Ia menjelaskan, kegiatan tersebut merupakan yang pertama kali dilaksanakan PT Pelni di NTB untuk kategori rekrutmen awak kapal lulusan SMK.
"Sebelumnya kegiatan serupa dilaksanakan di Sorong. Ini yang pertama di NTB dan kami berharap bisa berkelanjutan, bukan hanya tahun ini saja," tegasnya.
Pada rekrutmen perdana tersebut, PT Pelni membuka kebutuhan sekitar 60 posisi. Namun jumlah pelamar yang masuk mencapai 50 orang. Seluruh peserta berasal dari lulusan yang telah memiliki sertifikat pelaut Rating Forming, sebagai syarat utama yang ditetapkan perusahaan.
Adapun formasi yang dibuka meliputi dua bidang utama, yakni Rating Deck dan Rating Engine yang akan ditempatkan sesuai kebutuhan operasional kapal milik PT Pelni.
Quroni optimistis kerja sama ini dapat berkembang menjadi model kemitraan berkelanjutan antara dunia pendidikan dan industri pelayaran.
"Kami sudah menyiapkan sumber daya manusia yang sesuai dengan kebutuhan industri.
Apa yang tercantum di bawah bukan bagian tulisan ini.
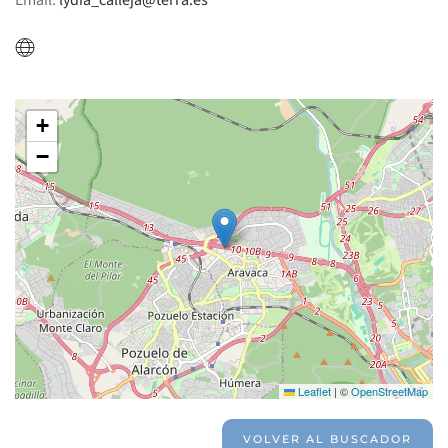
Email:
lydia_calleja@terra.es
+
−
Leaflet
|
©
OpenStreetMap
VOLVER AL BUSCADOR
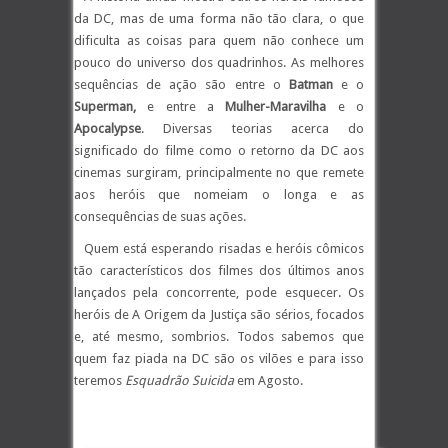
da DC, mas de uma forma não tão clara, o que
dificulta as coisas para quem não conhece um
pouco do universo dos quadrinhos. As melhores
sequências de ação são entre o
Batman
e o
Superman,
e entre a
Mulher-Maravilha
e o
Apocalypse
. Diversas teorias acerca do
significado do filme como o retorno da DC aos
cinemas surgiram, principalmente no que remete
aos heróis que nomeiam o longa e as
consequências de suas ações.
Quem está esperando risadas e heróis cômicos
tão característicos dos filmes dos últimos anos
lançados pela concorrente, pode esquecer. Os
heróis de A Origem da Justiça são sérios, focados
e, até mesmo, sombrios. Todos sabemos que
quem faz piada na DC são os vilões e para isso
teremos
Esquadrão Suicida
em Agosto.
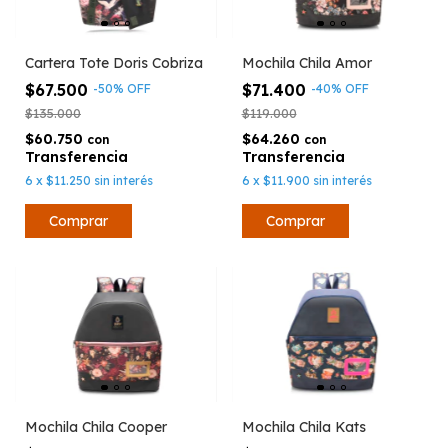
Cartera Tote Doris Cobriza
Mochila Chila Amor
$67.500
$71.400
-
50
%
OFF
-
40
%
OFF
$135.000
$119.000
$60.750
$64.260
con
con
6
x
$11.250
sin interés
6
x
$11.900
sin interés
Mochila Chila Cooper
Mochila Chila Kats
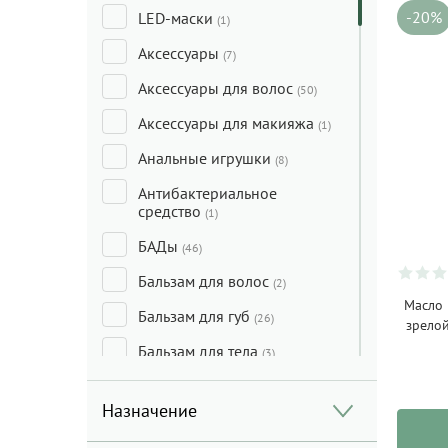
-20%
LED-маски
(1)
Аксессуары
(7)
Аксессуары для волос
(50)
Аксессуары для макияжа
(1)
Анальные игрушки
(8)
Антибактериальное
средство
(1)
БАДы
(46)
Бальзам для волос
(2)
Масло 
Бальзам для губ
(26)
зрело
Бальзам для тела
(3)
Бальзам лечебный
(2)
Назначение
Бальзам после бритья
(2)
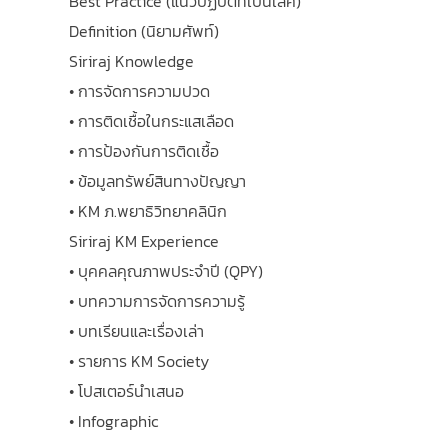
Best Practice (แนวปฏิบัติที่เป็นเลิศ)
Definition (นิยามศัพท์)
Siriraj Knowledge
• การจัดการความปวด
• การติดเชื้อในกระแสเลือด
• การป้องกันการติดเชื้อ
• ข้อมูลทรัพย์สินทางปัญญา
• KM ภ.พยาธิวิทยาคลินิก
Siriraj KM Experience
• บุคคลคุณภาพประจำปี (QPY)
• บทความการจัดการความรู้
• บทเรียนและเรื่องเล่า
• รายการ KM Society
• โปสเตอร์นำเสนอ
• Infographic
Ke depan mudah-mudahan ini menjadi ikon kerja sama antara PT Pelni dan SMK pelayaran yang ada di NTB," ucapnya.
Dukungan penuh juga datang dari Dinas Pendidikan dan Kebudayaan NTB. Kepala Bidang SMK Dikbud NTB, Hasbi M. Sidik, memberikan apresiasi tinggi atas terselenggaranya rekrutmen tersebut.
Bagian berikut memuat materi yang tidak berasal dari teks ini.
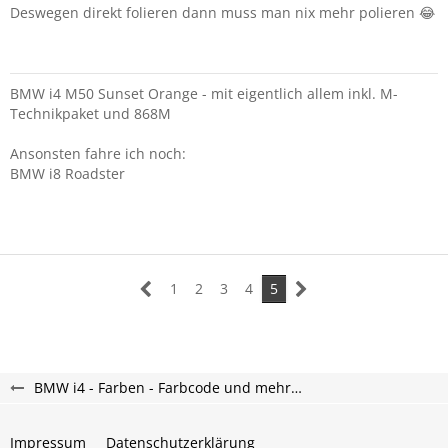
Deswegen direkt folieren dann muss man nix mehr polieren 😂
BMW i4 M50 Sunset Orange - mit eigentlich allem inkl. M-
Technikpaket und 868M
Ansonsten fahre ich noch:
BMW i8 Roadster
1
2
3
4
5
BMW i4 - Farben - Farbcode und mehr…
Impressum
Datenschutzerklärung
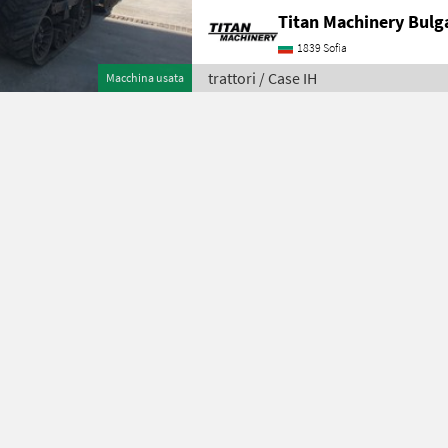
Titan Machinery Bulg
1839 Sofia
trattori / Case IH
Macchina usata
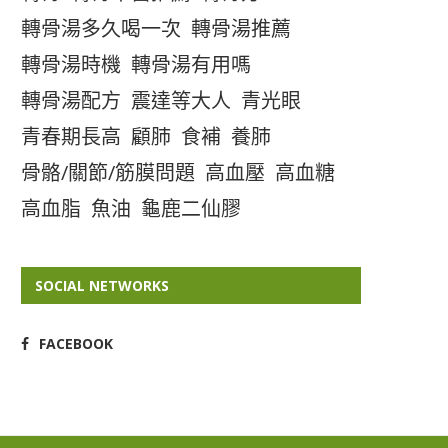
轉骨湯多久喝一次
轉骨湯推薦
轉骨湯時機
轉骨湯有用嗎
轉骨湯配方
震達等大人
青光眼
青春期長高
顧肺
食補
養肺
骨骼/關節/筋膜問題
高血壓
高血糖
高血脂
魚油
龜鹿二仙膠
SOCIAL NETWORKS
FACEBOOK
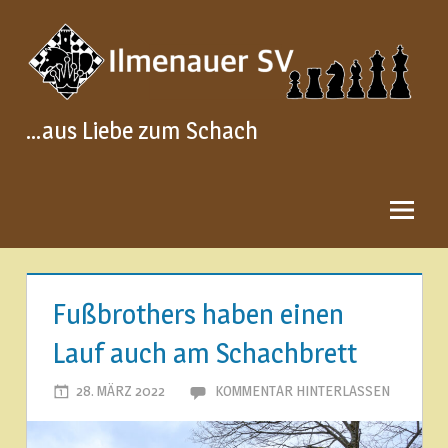
Zum
Inhalt
springen
…aus Liebe zum Schach
Fußbrothers haben einen
Lauf auch am Schachbrett
28. MÄRZ 2022
JOACHIM LEHMANN
KOMMENTAR HINTERLASSEN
"Kami mengapresiasi setinggi-tingginya kegiatan yang dilaksanakan SMKN 1 Lembar. Ini kesempatan langka bagi anak-anak SMK maritim kita untuk bisa langsung terhubung dengan dunia kerja," ujarnya.
Hasbi menilai program tersebut harus terus dikembangkan agar menjangkau lebih banyak sekolah maritim di seluruh NTB.
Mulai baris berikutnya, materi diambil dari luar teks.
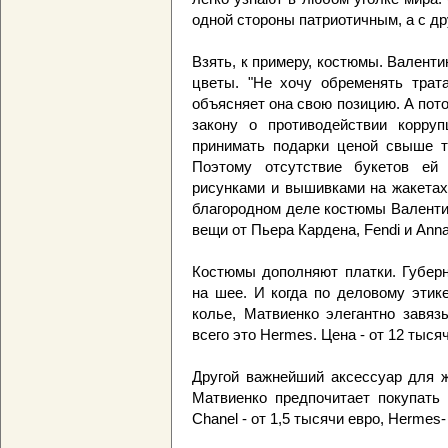
одной стороны патриотичным, а с др
Взять, к примеру, костюмы. Валенти
цветы. "Не хочу обременять трата
объясняет она свою позицию. А пото
закону о противодействии корру
принимать подарки ценой свыше тр
Поэтому отсутствие букетов ей 
рисунками и вышивками на жакетах
благородном деле костюмы Валенти
вещи от Пьера Кардена, Fendi и Anna 
Костюмы дополняют платки. Губерн
на шее. И когда по деловому этик
колье, Матвиенко элегантно завяз
всего это Hermes. Цена - от 12 тыся
Другой важнейший аксессуар для ж
Матвиенко предпочитает покупать 
Chanel - от 1,5 тысячи евро, Hermes-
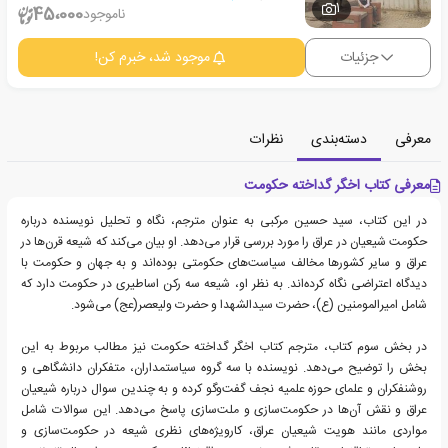
1
45،000
ناموجود
جزئیات
موجود شد، خبرم کن!
معرفی
دسته‌بندی
نظرات
معرفی کتاب اخگر گداخته حکومت
در این کتاب، سید حسین مرکبی به عنوان مترجم، نگاه و تحلیل نویسنده درباره
حکومت شیعیان در عراق را مورد بررسی قرار می‌دهد. او بیان می‌کند که شیعه قرن‌ها در
عراق و سایر کشورها مخالف سیاست‌های حکومتی بوده‌اند و به جهان و حکومت با
دیدگاه اعتراضی نگاه کرده‌اند. به نظر او، شیعه سه رکن اساطیری در حکومت دارد که
شامل امیرالمومنین (ع)، حضرت سیدالشهدا و حضرت ولیعصر(عج) می‌شود.
در بخش سوم کتاب، مترجم کتاب اخگر گداخته حکومت نیز مطالب مربوط به این
بخش را توضیح می‌دهد. نویسنده با سه گروه سیاستمداران، متفکران دانشگاهی و
روشنفکران و علمای حوزه علمیه نجف گفت‌وگو کرده و به چندین سوال درباره شیعیان
عراق و نقش آن‌ها در حکومت‌سازی و ملت‌سازی پاسخ می‌دهد. این سوالات شامل
مواردی مانند هویت شیعیان عراق، کارویژه‌های نظری شیعه در حکومت‌سازی و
"Kami berharap tahun depan kegiatan ini kembali dilaksanakan dan dapat melibatkan SMK-SMK maritim lainnya sehingga semakin banyak lulusan yang memperoleh kesempatan serupa," katanya.
Ia menegaskan pemerintah provinsi akan memperkuat peran Bursa Kerja Khusus (BKK) sebagai jembatan antara sekolah dan dunia industri.
"Ke depan kami akan memperkuat struktur BKK agar lebih aktif menjalin komunikasi dan kerja sama dengan perusahaan-perusahaan besar. Kami juga ingin kegiatan seperti ini dapat dilaksanakan secara merata di Pulau Lombok maupun Pulau Sumbawa," tegasnya.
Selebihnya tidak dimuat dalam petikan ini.